### TASK BRIEF
Repeat the entries below exactly as they appear, with no pictures.

Stored entries:
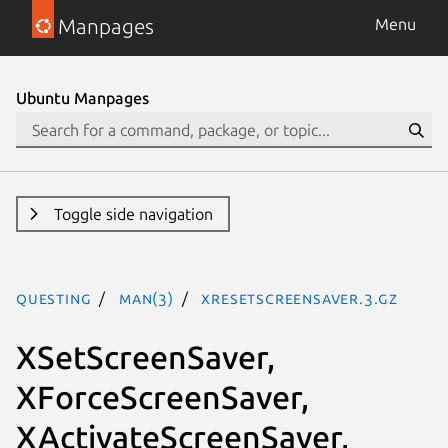
Manpages
Menu
Ubuntu Manpages
Toggle side navigation
questing
man(3)
XResetScreenSaver.3.gz
XSetScreenSaver,
XForceScreenSaver,
XActivateScreenSaver,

### TASK ANSWER
Manpages
Menu
Ubuntu Manpages
Toggle side navigation
questing
man(3)
XResetScreenSaver.3.gz
XSetScreenSaver,
XForceScreenSaver,
XActivateScreenSaver,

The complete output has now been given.